At the same time, EGAT's cost estimates for nuclear power are leagues away from actual costs paid for new nuclear plants and from current estimates by the world’s leading investor services. In EGAT's dream world, 2000 MW of nuclear generation would cost a "mere" 103 billion baht (US$1546 per kW) to build and would produce electricity at 2.08 baht per kWh. In 2008, Moody's Investor Services (a leading US-based credit rating agency that rates EGAT investment bonds), put the cost of nuclear generation at $7000 per kW for overnight new builds (ignoring financing costs). This means 467 billion baht for 2000 MW, 4.5 fold higher than EGAT's figures. In the same year, Fitch Ratings put likely high-end estimates at $9,000 per kW. Because capital costs dominate nuclear power costs, electricity generated from new nuclear reactors is also likely to be at least 4-fold higher than EGAT's estimates, and thus higher than the price of any renewable energy source now selling to the grid except for solar electricity. EGAT's low-ball figures are the result of at least two factors. First, costs of large infrastructure like nuclear power plants have escalated considerably in the past several years, and EGAT is using data that is over four years old. Second, the nuclear industry has terrible record of promising low costs but actually delivering extreme cost overruns; EGAT may well have been mislead by international nuclear construction firms willing to make heroic assumptions in their eager efforts to win new contracts.

If you put this all together it is easy to see a train-wreck ahead: nuclear power plants that cost much more than competitive alternatives, built to service expectations of massive demand increases that fail to materialize. The result is debt, financial deterioration, and credit downgrades with the damage absorbed by the Thai government and Thai people.

Thailand will be much wiser to pursue a balanced portfolio of smaller, safer clean energy investments. Serious, systematic energy efficiency throughout all sectors, all competent energy practitioners know, is the least-cost option and the essential base for wise energy planning. Energy efficiency measures have dual advantages of being inexpensive (new nuclear is typically 10-fold more costly than typically observed energy efficiency costs) and quick (dozens of times faster than nuclear). Fortunately EGAT's Demand Side Management (DSM) office is moving ahead with plans for a new energy efficient lighting program. But it just barely scratches the surface.

Comprehensive energy efficiency should be coupled with efficient, clean generation (cogeneration, tri-generation, renewable energy) built at a scale that allows for rapid deployment and lowers risk through short lead times and competitive costs.

There is no sense raising the tired argument that nuclear power is necessary for climate protection. It is common sense that the climate crisis will be better addressed by investing in cheaper, faster options instead of throwing money at costlier and slower solutions like new nuclear power.
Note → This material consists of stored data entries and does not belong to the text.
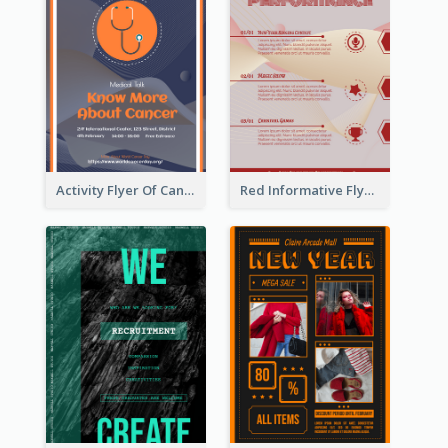
Activity Flyer Of Cancer Talk In Dark Colour Tone
Red Informative Flyers With Simple Graphics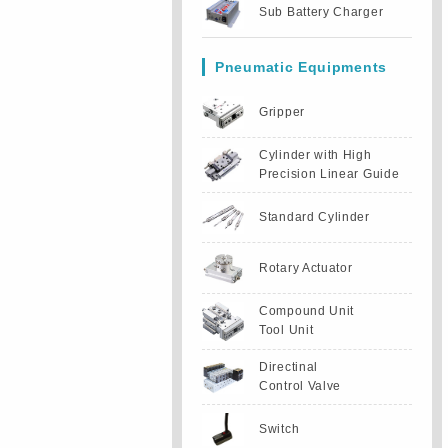
Sub Battery Charger
Pneumatic Equipments
Gripper
Cylinder with High
Precision Linear Guide
Standard Cylinder
Rotary Actuator
Compound Unit
Tool Unit
Directinal
Control Valve
Switch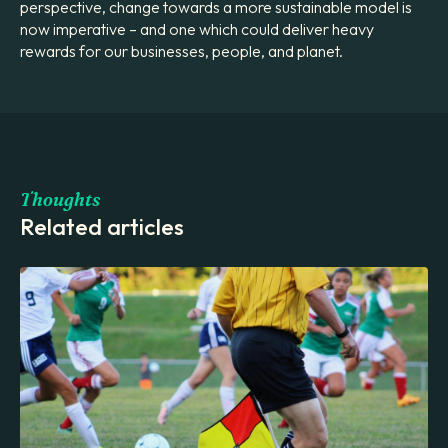
perspective, change towards a more sustainable model is
now imperative – and one which could deliver heavy
rewards for our businesses, people, and planet.
Thoughts
Related articles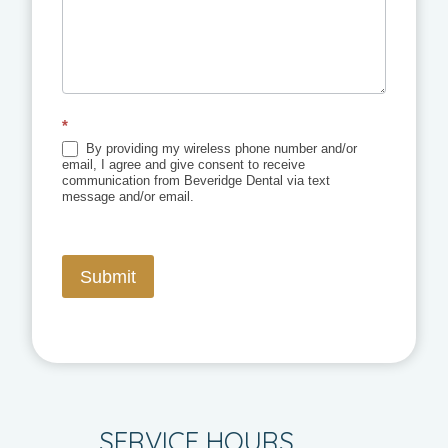
*
By providing my wireless phone number and/or
email, I agree and give consent to receive
communication from Beveridge Dental via text
message and/or email.
Submit
SERVICE HOURS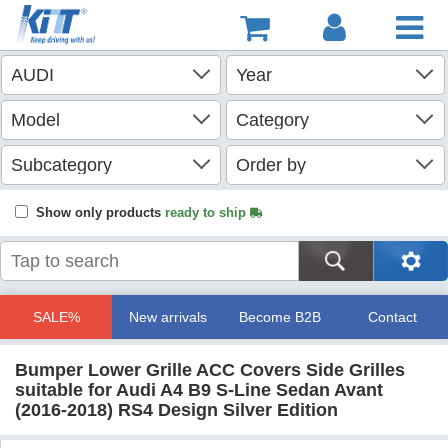
Show only products
ready to ship
SALE%
New arrivals
Become B2B
Contact
Bumper Lower Grille ACC Covers Side Grilles
suitable for Audi A4 B9 S-Line Sedan Avant
(2016-2018) RS4 Design Silver Edition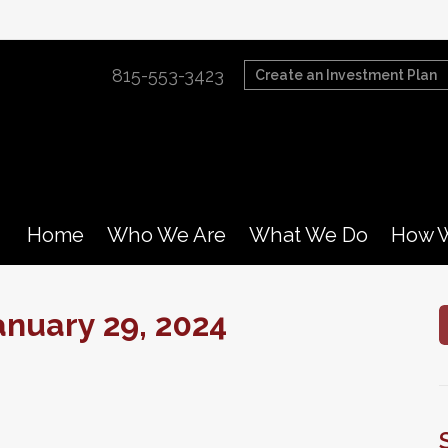
815-553-3423
Create an Investment Plan
Home
Who We Are
What We Do
How W
nuary 29, 2024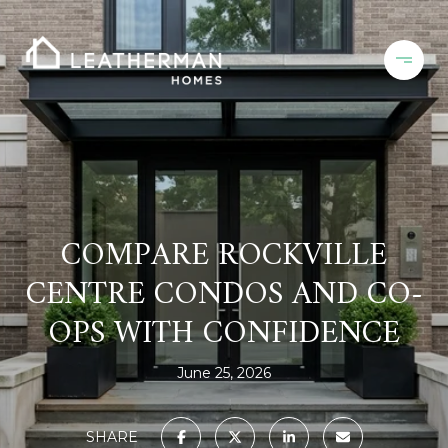
COMPARE ROCKVILLE
CENTRE CONDOS AND CO-
OPS WITH CONFIDENCE
June 25, 2026
SHARE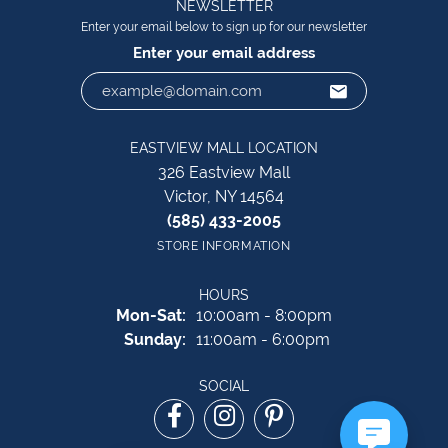
NEWSLETTER
Enter your email below to sign up for our newsletter
Enter your email address
EASTVIEW MALL LOCATION
326 Eastview Mall
Victor, NY 14564
(585) 433-2005
STORE INFORMATION
HOURS
Monday - Saturday:
Mon-Sat:
10:00am - 8:00pm
Sunday:
11:00am - 6:00pm
SOCIAL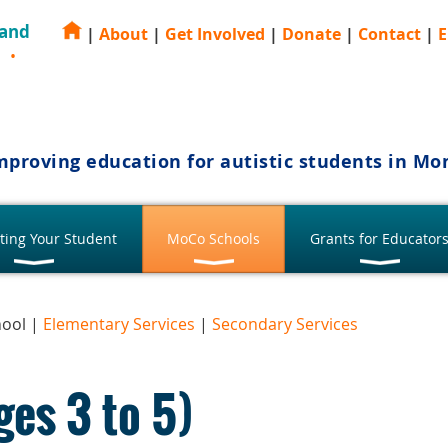
 and
|
About
|
Get Involved
|
Donate
|
Contact
|
E
E
mproving education for autistic students in M
ting Your Student
MoCo Schools
Grants for Educator
hool |
Elementary Services
|
Secondary Services
ges 3 to 5)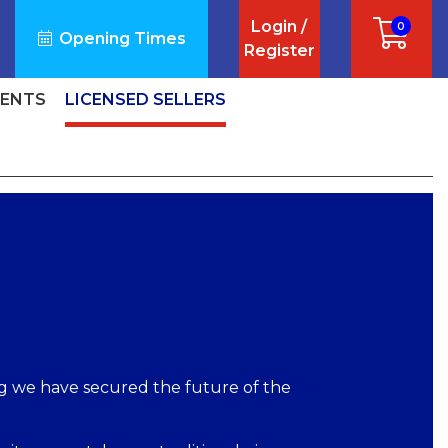
Login /
0
Opening Times
Register
VENTS
LICENSED SELLERS
ng we have secured the future of the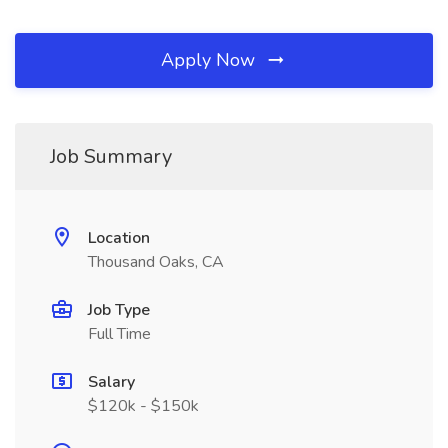
Apply Now
Job Summary
Location
Thousand Oaks, CA
Job Type
Full Time
Salary
$120k - $150k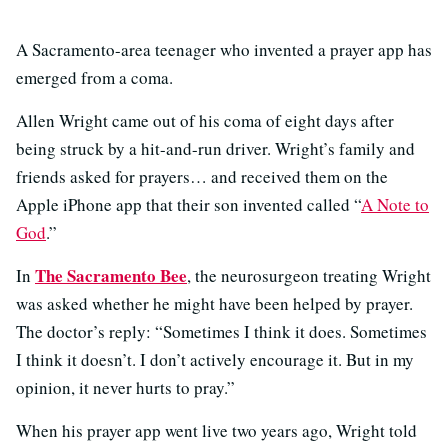
A Sacramento-area teenager who invented a prayer app has
emerged from a coma.
Allen Wright came out of his coma of eight days after
being struck by a hit-and-run driver. Wright’s family and
friends asked for prayers… and received them on the
Apple iPhone app that their son invented called “
A Note to
God
.”
The Sacramento Bee
In
, the neurosurgeon treating Wright
was asked whether he might have been helped by prayer.
The doctor’s reply: “Sometimes I think it does. Sometimes
I think it doesn’t. I don’t actively encourage it. But in my
opinion, it never hurts to pray.”
When his prayer app went live two years ago, Wright told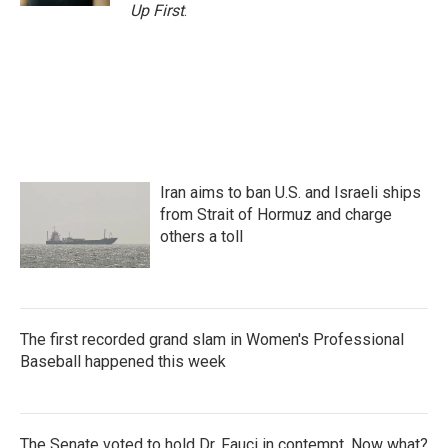
Up First
.
Iran aims to ban U.S. and Israeli ships
from Strait of Hormuz and charge
others a toll
The first recorded grand slam in Women's Professional
Baseball happened this week
The Senate voted to hold Dr. Fauci in contempt. Now what?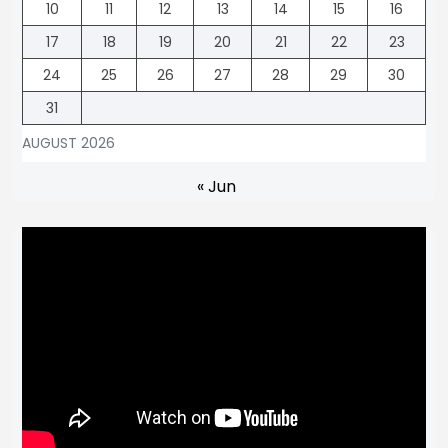
10
11
12
13
14
15
16
17
18
19
20
21
22
23
24
25
26
27
28
29
30
31
AUGUST 2026
« Jun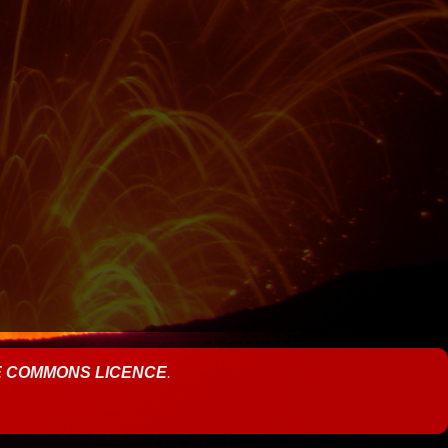
E COMMONS LICENCE
.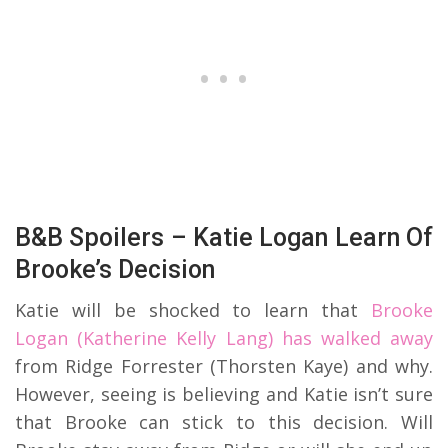
B&B Spoilers – Katie Logan Learn Of
Brooke’s Decision
Katie will be shocked to learn that
Brooke
Logan (Katherine Kelly Lang) has walked away
from Ridge Forrester (Thorsten Kaye) and why.
However, seeing is believing and Katie isn’t sure
that Brooke can stick to this decision. Will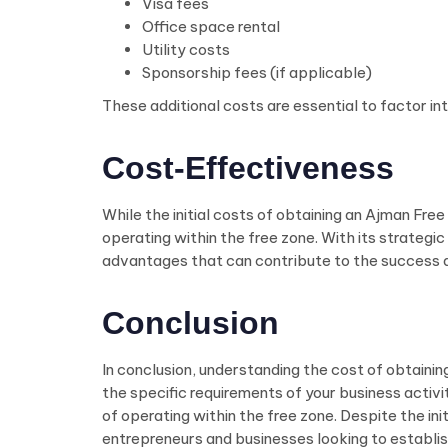
Visa fees
Office space rental
Utility costs
Sponsorship fees (if applicable)
These additional costs are essential to factor in
Cost-Effectiveness
While the initial costs of obtaining an Ajman Fre
operating within the free zone. With its strateg
advantages that can contribute to the success a
Conclusion
In conclusion, understanding the cost of obtaining
the specific requirements of your business activ
of operating within the free zone. Despite the i
entrepreneurs and businesses looking to establis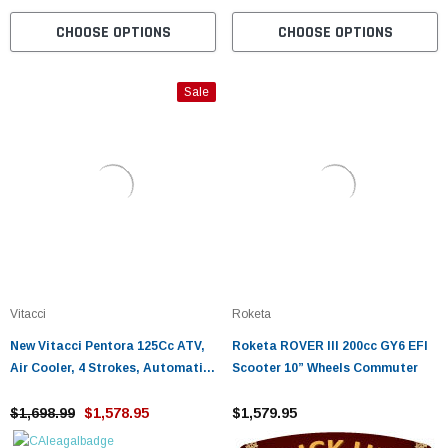
CHOOSE OPTIONS
CHOOSE OPTIONS
Sale
Vitacci
Roketa
New Vitacci Pentora 125Cc ATV,
Roketa ROVER III 200cc GY6 EFI
Air Cooler, 4 Strokes, Automatic
Scooter 10” Wheels Commuter
With Reverse - Fully Assembled
and Tested
$1,698.99
$1,578.95
$1,579.95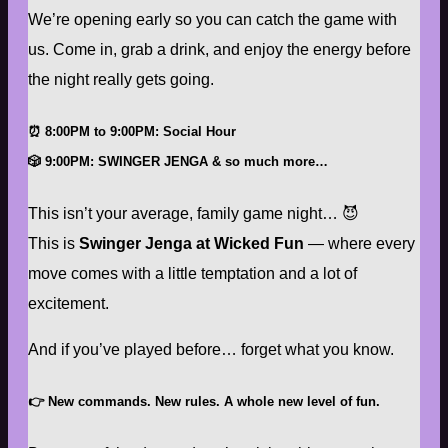
We’re opening early so you can catch the game with
us. Come in, grab a drink, and enjoy the energy before
the night really gets going.
⏰
8:00PM to 9:00PM: Social Hour
🎲
9:00PM
:
SWINGER JENGA & so much more…
This isn’t your average, family game night… 😈
This is
Swinger Jenga at Wicked Fun
— where every
move comes with a little temptation and a lot of
excitement.
And if you’ve played before… forget what you know.
👉
New commands. New rules. A whole new level of fun.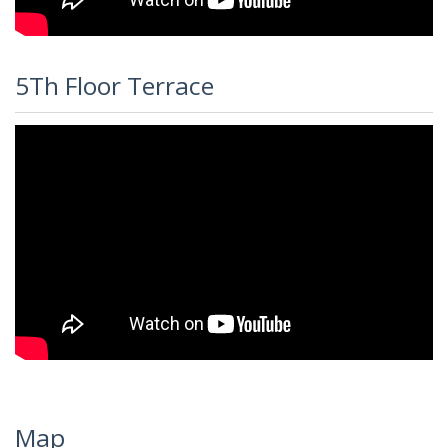
5Th Floor Terrace
Map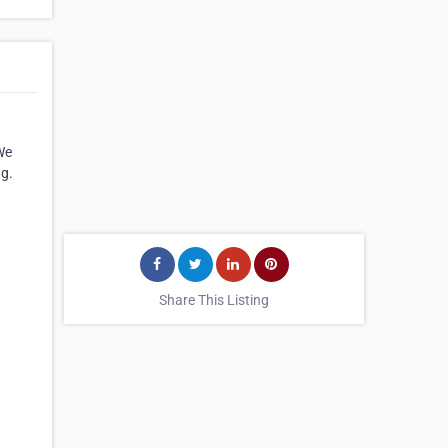
We
ng.
Share This Listing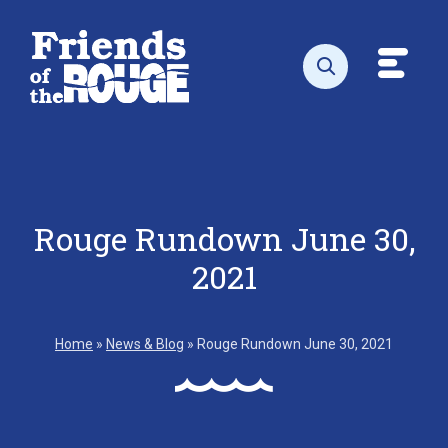
Skip to content
Toggl
Open search
Rouge Rundown June 30,
2021
Home
»
News & Blog
»
Rouge Rundown June 30, 2021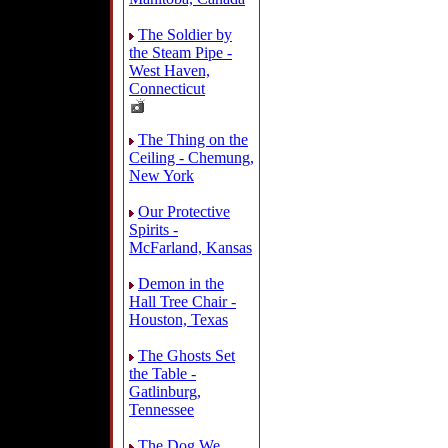
The Soldier by
the Steam Pipe -
West Haven,
Connecticut
The Thing on the
Ceiling - Chemung,
New York
Our Protective
Spirits -
McFarland, Kansas
Demon in the
Hall Tree Chair -
Houston, Texas
The Ghosts Set
the Table -
Gatlinburg,
Tennessee
The Dog We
Some of the policy machinery is already in place: ambitious government targets for energy efficiency and renewable energy, and successful programs like EGAT's Demand Side Management (DSM) office, and the Small Power Producer (SPP) and the Very Small Power Producer (VSPP) programs for motivating efficient and rapid industry investments in decentralized clean energy. What is needed is for EGAT to realign its vision away from nuclear power - a risky, slow, expensive, chunky and clunky technology that has been moribund for at least 20 years - and towards the intelligent, decentralized, highly efficient and therefore very competitive energy future that is emerging worldwide.